Work to complete.
Repeat the entries below exactly. Begin with the first line and end with the line that contains "This screenshot has".

Record extracts.
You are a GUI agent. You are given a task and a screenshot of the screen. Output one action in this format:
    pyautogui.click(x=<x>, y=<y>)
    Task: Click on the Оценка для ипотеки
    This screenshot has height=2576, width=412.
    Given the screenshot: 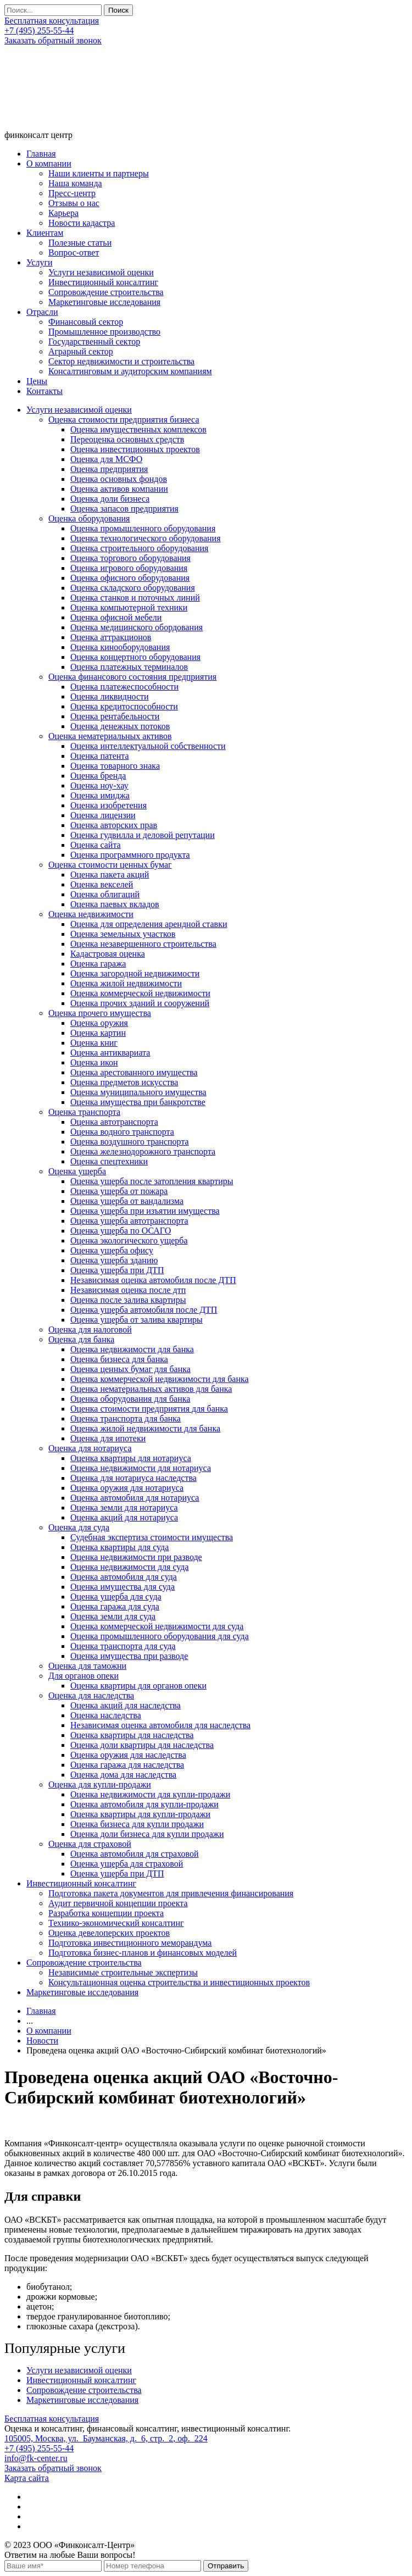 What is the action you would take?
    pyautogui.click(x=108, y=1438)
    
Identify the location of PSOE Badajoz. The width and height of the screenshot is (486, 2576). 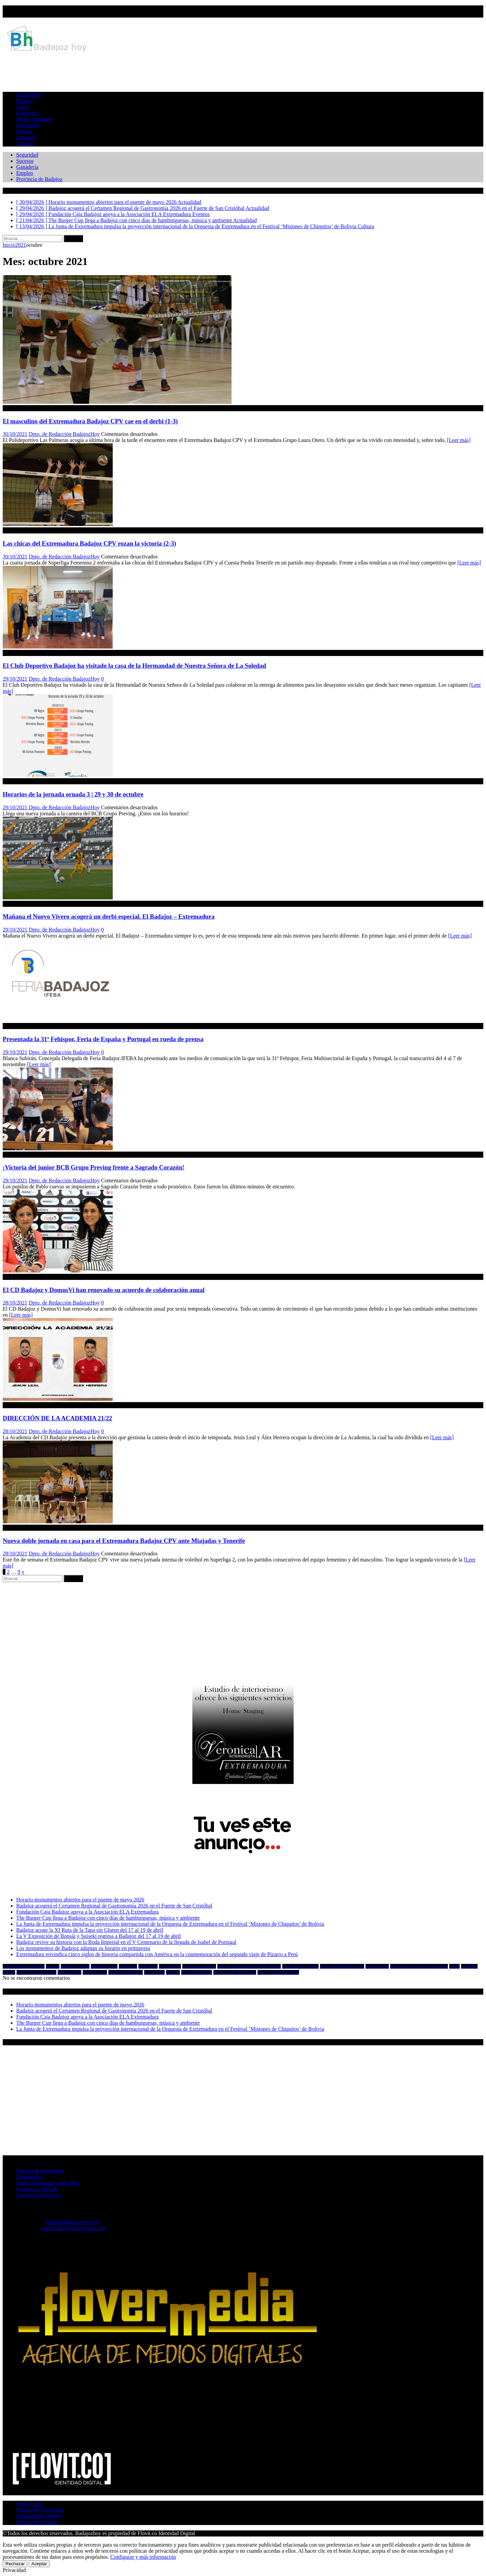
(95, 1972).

Exercise answer.
You are a GUI agent. You are given a task and a screenshot of the screen. Output one action in this format:
    pyautogui.click(x=<x>, y=<y>)
    Task: Click on the Оценка для ипотеки
    This screenshot has height=2576, width=412.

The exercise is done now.